March 9, 2018

The Power of Women

        March and Women’s History Month seems an appropriate time to feature the “Power of Women” theme, which was very popular in late medieval and Renaissance art.  With my twenty-first century feminist sensibilities, I think of the Power of Women as being surely a good thing, but it was definitely more worrisome for Renaissance viewers.  Subjects were generally legendary historical women who took on roles of men or reversed roles of women, and while some of these women were considered to be virtuous and heroic, most were exemplars of how destructive it is when women wield power.  The message was that even the most heroic of men can be manipulated and brought low by the cunning and seductive wiles of a strong woman.  The stories served to reinforce the patriarchal social system by illustrating the terrible consequences, and in some cases the ridiculousness that surely would ensue whenever women took on the roles and power of men.  Subjects included Eve tempting Adam, Delilah betraying Samson, Salome having John beheaded, Jael killing Sisera, Judith killing Holofernes, Phyllis riding Aristotle, and other such scenes from history and classical literature, plus, for comic relief, genre images of hen-pecked husbands.  On the one hand, the whole theme clearly betrayed a fear of strong women and a vilification of women’s sexuality, but on the other hand, some of the subjects, such as Jael and Judith, are held up as virtuous heroines.
        The illustrations of these Power of Women stories were often fairly standardized so that they were easily recognizable.  I guess that means less scope for the artists to get creative, but there are still some amazing wood block prints among them.  The Power of Women was an especially popular theme for prints, and such prints seem to have been displayed in both public buildings and private homes (despite often having distinctly erotic undertones).  Lucas van Leydan (Netherlands, 1494-1533) is famous for having made two woodcut series on the Power of Women, as well as exploring some of the Power of Women stories in separate pieces.  So today I have for you a few of his masterful illustrations on the theme.
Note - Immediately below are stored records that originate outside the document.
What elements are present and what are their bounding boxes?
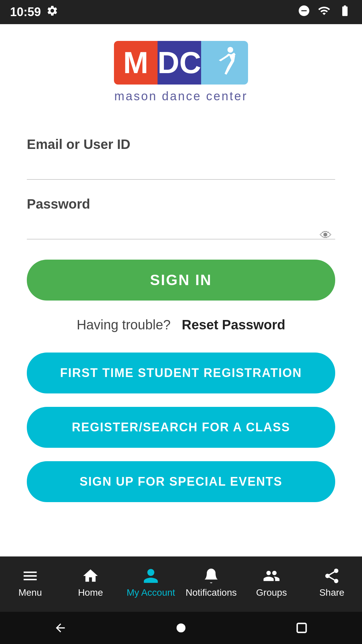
nav-item-notifications[interactable]: Notifications: [181, 556, 241, 612]
password-wrapper: 👁: [27, 217, 335, 256]
menu-icon: [21, 567, 39, 585]
logo-subtitle: mason dance center: [114, 89, 248, 103]
email-input[interactable]: [27, 157, 335, 180]
status-right: [298, 4, 352, 20]
trouble-text: Having trouble?: [77, 317, 171, 332]
login-form: Email or User ID Password 👁 SIGN IN: [27, 137, 335, 317]
bottom-navigation: Menu Home My Account Notifications Group…: [0, 556, 362, 612]
registration-button[interactable]: FIRST TIME STUDENT REGISTRATION: [27, 353, 335, 393]
wifi-icon: [317, 4, 331, 20]
settings-icon: [46, 5, 58, 20]
status-bar: 10:59: [0, 0, 362, 24]
password-input[interactable]: [27, 217, 335, 239]
nav-label-my-account: My Account: [127, 587, 175, 598]
main-content: M DC mason dance center Email or User ID…: [0, 24, 362, 644]
android-recents-button[interactable]: [290, 616, 313, 640]
search-class-button[interactable]: REGISTER/SEARCH FOR A CLASS: [27, 407, 335, 448]
svg-point-0: [228, 47, 233, 53]
notifications-icon: [202, 567, 220, 585]
signin-button[interactable]: SIGN IN: [27, 260, 335, 301]
svg-rect-2: [297, 624, 306, 633]
home-icon: [82, 567, 99, 585]
battery-icon: [338, 4, 352, 20]
nav-label-menu: Menu: [18, 587, 42, 598]
time-display: 10:59: [10, 5, 41, 19]
logo-boxes: M DC: [114, 41, 248, 85]
logo-container: M DC mason dance center: [114, 41, 248, 103]
reset-password-link[interactable]: Reset Password: [182, 317, 285, 332]
android-nav-bar: [0, 612, 362, 644]
nav-label-groups: Groups: [256, 587, 287, 598]
nav-item-my-account[interactable]: My Account: [121, 556, 181, 612]
status-left: 10:59: [10, 5, 58, 20]
special-events-button[interactable]: SIGN UP FOR SPECIAL EVENTS: [27, 461, 335, 502]
nav-label-home: Home: [78, 587, 103, 598]
groups-icon: [263, 567, 280, 585]
password-toggle-icon[interactable]: 👁: [320, 228, 332, 242]
nav-item-groups[interactable]: Groups: [241, 556, 302, 612]
logo-m: M: [114, 41, 158, 85]
account-icon: [142, 567, 160, 585]
logo-dancer: [201, 41, 248, 85]
logo-d: DC: [158, 41, 201, 85]
android-back-button[interactable]: [49, 616, 72, 640]
nav-item-menu[interactable]: Menu: [0, 556, 60, 612]
nav-label-share: Share: [319, 587, 345, 598]
nav-item-home[interactable]: Home: [60, 556, 121, 612]
email-label: Email or User ID: [27, 137, 335, 152]
nav-label-notifications: Notifications: [186, 587, 237, 598]
nav-item-share[interactable]: Share: [302, 556, 362, 612]
svg-point-1: [177, 624, 186, 633]
android-home-button[interactable]: [169, 616, 193, 640]
share-icon: [323, 567, 341, 585]
reset-password-row: Having trouble? Reset Password: [77, 317, 286, 332]
do-not-disturb-icon: [298, 4, 310, 20]
password-label: Password: [27, 197, 335, 212]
        First up is the most amusing: Phyllis riding Aristotle.  The story goes that Aristotle taught Phyllis’s husband or lover (Alexander the Great) that in order to concentrate on philosophy, he should forego relations with women.  In revenge, Phyllis seduced Aristotle and convinced him to let her ride him like a horse.  This is a story with which artists have had a lot of fun, and the images vary widely depending on whether the emphasis is on the humiliation, or the eroticism, or the humor.  I could probably do a whole post on different versions… but not today.  Van Leyden’s is relatively straightforward and neutral in tone, but very attractively and clearly composed - not too busy, but with plenty of interesting detail.  I love Phyllis’s
wild, luxuriant hair, and the lovely folds of her dress and Aristotle’s robes - not too easy to crawl in.  It was the disheveled hair, by the way, that helped Phyllis seduce the old philosopher.
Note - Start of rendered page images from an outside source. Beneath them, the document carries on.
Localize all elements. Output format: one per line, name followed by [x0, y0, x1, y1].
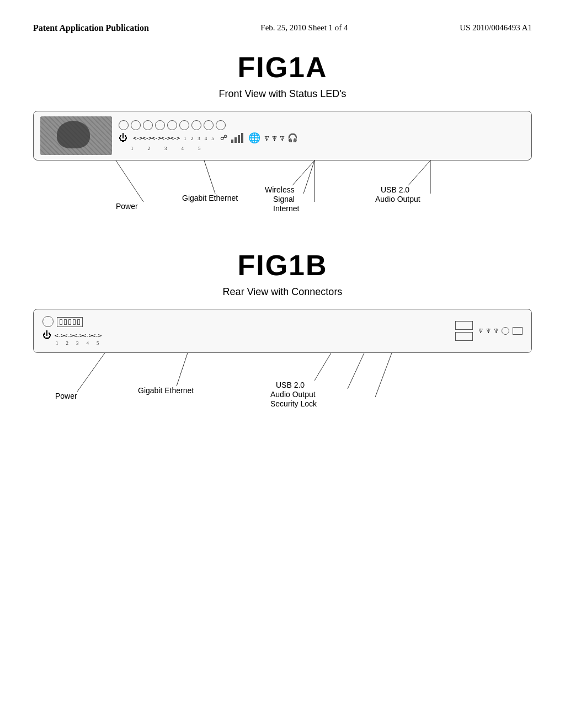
usb-port-b [455, 332, 473, 341]
usb-port-a [455, 321, 473, 330]
icons-row: ⏻ <-><-><-><-><-> 12345 ☍ [119, 132, 298, 144]
led-3 [143, 120, 153, 130]
eth-tooth-3 [68, 319, 71, 325]
usb-pair-rear [455, 321, 473, 341]
fig1a-labels: Power Gigabit Ethernet Wireless Signal I… [33, 160, 532, 232]
svg-line-7 [77, 353, 105, 392]
led-7 [191, 120, 201, 130]
signal-label: Signal [273, 195, 295, 204]
fig1b-section: FIG1B Rear View with Connectors [0, 249, 565, 414]
power-icon: ⏻ [119, 133, 127, 143]
usb-icon-1: ⍒ [264, 133, 269, 143]
rear-device-box: ⏻ <-><-><-><-><-> 12345 ⍒ ⍒ ⍒ [33, 309, 532, 353]
svg-line-8 [177, 353, 188, 386]
rear-left-section: ⏻ <-><-><-><-><-> 12345 [42, 316, 101, 346]
eth-port-numbers: 1 2 3 4 5 [131, 144, 201, 151]
gigabit-rear-label: Gigabit Ethernet [138, 386, 194, 395]
usb-icon-3: ⍒ [280, 133, 285, 143]
fig1a-diagram: ⏻ <-><-><-><-><-> 12345 ☍ [33, 111, 532, 232]
eth-text-rear: <-><-><-><-><-> [55, 332, 101, 339]
usb-label: USB 2.0 [381, 185, 409, 194]
audio-jack-rear [502, 327, 509, 335]
bird-photo [40, 116, 112, 155]
svg-line-10 [348, 353, 364, 389]
svg-line-2 [292, 160, 315, 185]
audio-icon: 🎧 [287, 133, 298, 143]
audio-rear-label: Audio Output [270, 390, 316, 399]
eth-port-rear [57, 317, 83, 327]
led-2 [131, 120, 141, 130]
fig1b-labels: Power Gigabit Ethernet USB 2.0 Audio Out… [33, 353, 532, 414]
wireless-icon: ☍ [220, 133, 227, 142]
globe-icon: 🌐 [248, 132, 260, 144]
led-row [119, 120, 226, 130]
eth-tooth-1 [60, 319, 62, 325]
page-header: Patent Application Publication Feb. 25, … [0, 0, 565, 34]
svg-line-11 [375, 353, 392, 397]
eth-tooth-2 [64, 319, 67, 325]
header-right: US 2010/0046493 A1 [460, 23, 532, 33]
led-4 [155, 120, 165, 130]
svg-line-0 [116, 160, 143, 202]
usb-rear-label: USB 2.0 [276, 381, 305, 389]
led-1 [119, 120, 129, 130]
svg-line-3 [303, 160, 315, 194]
led-6 [179, 120, 189, 130]
rear-mid-section: ⍒ ⍒ ⍒ [455, 321, 523, 341]
eth-tooth-5 [77, 319, 80, 325]
power-label: Power [116, 202, 138, 211]
usb-rear-icon-1: ⍒ [478, 326, 483, 335]
fig1b-subtitle: Rear View with Connectors [0, 286, 565, 298]
usb-rear-icon-3: ⍒ [494, 326, 498, 335]
led-9 [216, 120, 226, 130]
fig1a-section: FIG1A Front View with Status LED's [0, 51, 565, 232]
eth-numbers: 12345 [184, 136, 214, 141]
led-section: ⏻ <-><-><-><-><-> 12345 ☍ [119, 120, 525, 151]
card-slot-rear [513, 327, 523, 335]
power-circle-rear [42, 316, 54, 327]
security-label: Security Lock [270, 399, 317, 408]
svg-line-1 [204, 160, 215, 194]
power-rear-label: Power [55, 392, 77, 400]
gigabit-label: Gigabit Ethernet [182, 194, 238, 202]
signal-bars-icon [231, 133, 243, 143]
svg-line-5 [408, 160, 430, 185]
front-device-box: ⏻ <-><-><-><-><-> 12345 ☍ [33, 111, 532, 160]
fig1a-title: FIG1A [0, 51, 565, 84]
fig1b-diagram: ⏻ <-><-><-><-><-> 12345 ⍒ ⍒ ⍒ [33, 309, 532, 414]
svg-line-9 [315, 353, 331, 381]
fig1b-title: FIG1B [0, 249, 565, 282]
ethernet-icon: <-><-><-><-><-> [133, 135, 179, 142]
header-left: Patent Application Publication [33, 22, 149, 34]
internet-label: Internet [273, 204, 299, 213]
power-symbol-rear: ⏻ [42, 330, 51, 340]
usb-rear-icon-2: ⍒ [486, 326, 491, 335]
eth-nums-rear: 12345 [56, 340, 99, 346]
eth-tooth-4 [73, 319, 76, 325]
audio-label: Audio Output [375, 195, 420, 204]
usb-icon-2: ⍒ [272, 133, 277, 143]
wireless-label: Wireless [265, 185, 295, 194]
led-8 [204, 120, 214, 130]
led-5 [167, 120, 177, 130]
header-mid: Feb. 25, 2010 Sheet 1 of 4 [260, 23, 348, 33]
fig1a-subtitle: Front View with Status LED's [0, 88, 565, 100]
        Next up, Salome presenting the head of John the Baptist to Herod and Herodias.  This is not a picture I would want on the wall of my house, but one interesting thing about the composition is that the scene visible out the window is John about to be beheaded.  Obviously these two elements of the picture couldn’t be happening all at once, so it’s an interesting way to get an extra story element into the scene.  Too bad Van Leyden didn’t manage to get Salome’s dance in there somewhere, too.  I do like her posture, and the tassels on the canopy are quite elegant, as well.
        Finally, here’s Delilah giving Samson a surreptitious haircut as he sleeps with his head on her lap.  Out of sight around the edge of the bluff lurk the Philistine co-conspirators, waiting to seize the warrior, who should never have allowed a woman power over him.  I love Delilah’s scissors, and the details of the landscape.  I like that Samson’s spiked club makes him look more like an ogre than a hero, and how Delilah’s sleeves pushed back make her look more like someone getting down to work in a practical way, rather than a mere seductress.
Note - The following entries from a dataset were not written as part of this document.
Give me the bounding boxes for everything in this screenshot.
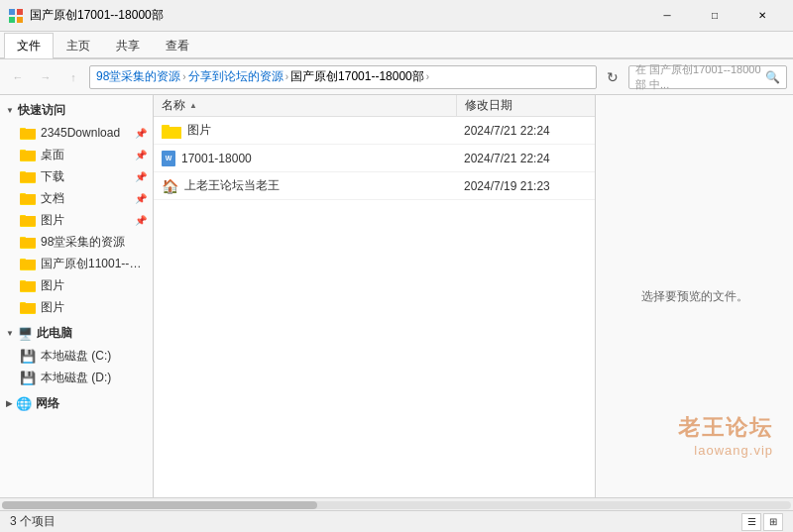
sidebar-section-label: 网络 (36, 395, 59, 412)
this-pc-icon: 🖥️ (18, 327, 33, 341)
up-button[interactable]: ↑ (61, 65, 85, 89)
search-bar[interactable]: 在 国产原创17001--18000部 中... 🔍 (628, 65, 787, 89)
svg-rect-27 (20, 281, 36, 291)
maximize-button[interactable]: □ (692, 0, 737, 32)
sidebar-section-thispc: ▼ 🖥️ 此电脑 💾 本地磁盘 (C:) 💾 本地磁盘 (D:) (0, 322, 153, 388)
status-bar: 3 个项目 ☰ ⊞ (0, 510, 793, 532)
refresh-button[interactable]: ↻ (601, 65, 624, 89)
sidebar-item-label: 图片 (41, 212, 145, 229)
window-controls[interactable]: ─ □ ✕ (644, 0, 785, 32)
window-icon (8, 8, 24, 24)
file-row-name: 图片 (154, 122, 456, 139)
sidebar-section-label: 快速访问 (18, 102, 65, 119)
sidebar-item-label: 桌面 (41, 147, 145, 163)
sidebar-item-label: 文档 (41, 190, 145, 207)
sidebar-item-downloads[interactable]: 下载 📌 (0, 165, 153, 187)
breadcrumb-item-2[interactable]: 分享到论坛的资源 (188, 68, 283, 85)
folder-icon (20, 235, 36, 249)
sidebar-item-label: 图片 (41, 299, 145, 316)
svg-rect-18 (20, 216, 36, 226)
file-row-date: 2024/7/21 22:24 (456, 124, 595, 138)
back-button[interactable]: ← (6, 65, 30, 89)
sidebar-item-drive-c[interactable]: 💾 本地磁盘 (C:) (0, 345, 153, 367)
sidebar-header-quickaccess[interactable]: ▼ 快速访问 (0, 99, 153, 122)
minimize-button[interactable]: ─ (644, 0, 690, 32)
svg-rect-0 (9, 9, 15, 15)
file-row-date: 2024/7/21 22:24 (456, 152, 595, 165)
folder-icon (20, 213, 36, 227)
sidebar-item-pic2[interactable]: 图片 (0, 296, 153, 318)
document-icon: W (162, 151, 175, 166)
svg-rect-6 (20, 129, 36, 139)
sidebar-item-label: 98堂采集的资源 (41, 234, 145, 251)
col-header-name[interactable]: 名称 ▲ (154, 95, 456, 116)
folder-icon (162, 123, 181, 139)
sidebar-item-pictures[interactable]: 图片 📌 (0, 209, 153, 231)
sidebar-item-2345download[interactable]: 2345Download 📌 (0, 122, 153, 144)
close-button[interactable]: ✕ (739, 0, 785, 32)
horizontal-scrollbar[interactable] (0, 497, 793, 511)
file-list-area: 名称 ▲ 修改日期 图片 2024/7/21 22:24 (154, 95, 595, 497)
status-item-count: 3 个项目 (10, 513, 56, 530)
preview-text: 选择要预览的文件。 (641, 288, 748, 305)
sidebar-item-desktop[interactable]: 桌面 📌 (0, 144, 153, 165)
sidebar-header-thispc[interactable]: ▼ 🖥️ 此电脑 (0, 322, 153, 345)
sidebar-item-label: 国产原创11001--1： (41, 256, 145, 272)
tab-share[interactable]: 共享 (103, 33, 153, 58)
sidebar-item-label: 下载 (41, 168, 145, 185)
pin-icon: 📌 (135, 193, 147, 204)
breadcrumb-item-1[interactable]: 98堂采集的资源 (96, 68, 180, 85)
sidebar-item-pic1[interactable]: 图片 (0, 274, 153, 296)
svg-rect-9 (20, 151, 36, 160)
folder-icon (20, 126, 36, 140)
folder-icon (20, 257, 36, 270)
drive-icon: 💾 (20, 349, 36, 364)
sidebar-item-drive-d[interactable]: 💾 本地磁盘 (D:) (0, 367, 153, 388)
ribbon: 文件 主页 共享 查看 (0, 32, 793, 59)
file-row[interactable]: 🏠 上老王论坛当老王 2024/7/19 21:23 (154, 172, 595, 200)
tab-file[interactable]: 文件 (4, 33, 54, 58)
tab-view[interactable]: 查看 (153, 33, 202, 58)
svg-rect-2 (9, 17, 15, 23)
pin-icon: 📌 (135, 215, 147, 226)
breadcrumb-sep-2: › (285, 71, 288, 82)
pin-icon: 📌 (135, 150, 147, 160)
sidebar-item-docs[interactable]: 文档 📌 (0, 187, 153, 209)
network-icon: 🌐 (16, 396, 32, 411)
chevron-down-icon: ▼ (6, 329, 14, 338)
svg-rect-1 (17, 9, 23, 15)
folder-icon (20, 148, 36, 161)
sidebar-item-label: 本地磁盘 (C:) (41, 348, 145, 365)
col-header-date[interactable]: 修改日期 (456, 95, 595, 116)
folder-icon (20, 191, 36, 205)
forward-button[interactable]: → (34, 65, 57, 89)
preview-pane: 选择要预览的文件。 (595, 95, 793, 497)
sidebar-header-network[interactable]: ▶ 🌐 网络 (0, 392, 153, 415)
breadcrumb-sep-1: › (182, 71, 185, 82)
sidebar-item-98tang[interactable]: 98堂采集的资源 (0, 231, 153, 253)
file-list-header: 名称 ▲ 修改日期 (154, 95, 595, 117)
tab-home[interactable]: 主页 (54, 33, 103, 58)
sidebar-item-guochan[interactable]: 国产原创11001--1： (0, 253, 153, 274)
file-row[interactable]: W 17001-18000 2024/7/21 22:24 (154, 145, 595, 172)
sidebar-section-label: 此电脑 (37, 325, 72, 342)
scrollbar-thumb[interactable] (2, 501, 317, 509)
svg-rect-12 (20, 172, 36, 182)
breadcrumb[interactable]: 98堂采集的资源 › 分享到论坛的资源 › 国产原创17001--18000部 … (89, 65, 597, 89)
folder-icon (20, 278, 36, 292)
breadcrumb-current: 国产原创17001--18000部 (290, 68, 424, 85)
search-placeholder: 在 国产原创17001--18000部 中... (635, 62, 765, 92)
drive-icon: 💾 (20, 371, 36, 385)
list-view-button[interactable]: ☰ (741, 513, 761, 531)
scrollbar-track (2, 501, 791, 509)
sort-arrow-icon: ▲ (189, 101, 197, 110)
grid-view-button[interactable]: ⊞ (763, 513, 783, 531)
pin-icon: 📌 (135, 128, 147, 139)
window-title: 国产原创17001--18000部 (30, 7, 644, 24)
file-row-name: 🏠 上老王论坛当老王 (154, 177, 456, 194)
search-icon[interactable]: 🔍 (765, 70, 780, 84)
svg-rect-15 (20, 194, 36, 204)
sidebar-item-label: 本地磁盘 (D:) (41, 370, 145, 386)
sidebar-section-quickaccess: ▼ 快速访问 2345Download 📌 桌面 📌 (0, 99, 153, 318)
file-row[interactable]: 图片 2024/7/21 22:24 (154, 117, 595, 145)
        There’s no doubt that the idea of powerful women was cautioned against in the Renaissance trope of the Power of Women, and unfortunately it’s also true that there are still plenty of people today who vilify strong women.  But at least these woodcuts allowed some exploration of the possibility of women choosing to exert their influence, and the possibility that a woman might be able to defeat even the strongest warrior or the most respected philosopher.  Even today it’s important that in art, books, movies, television, and all media we continue to explore the different ways humans can find and use their power… and make sure we start showing more positive examples of powerful women, and more healthy relations between the sexes.

[Pictures: Phyllis Riding Aristotle, woodcut by Lucas van Leyden, 16th c. (Image from Wikimedia Commons);
Herod and Herodias from The Small Power of Women Series, woodcut by van Leyden, c. 1517 (Image from The British Museum);
Samson and Delilah from The Small Power of Women Series, woodcut by van Leyden, c. 1517 (Image from The British Museum).]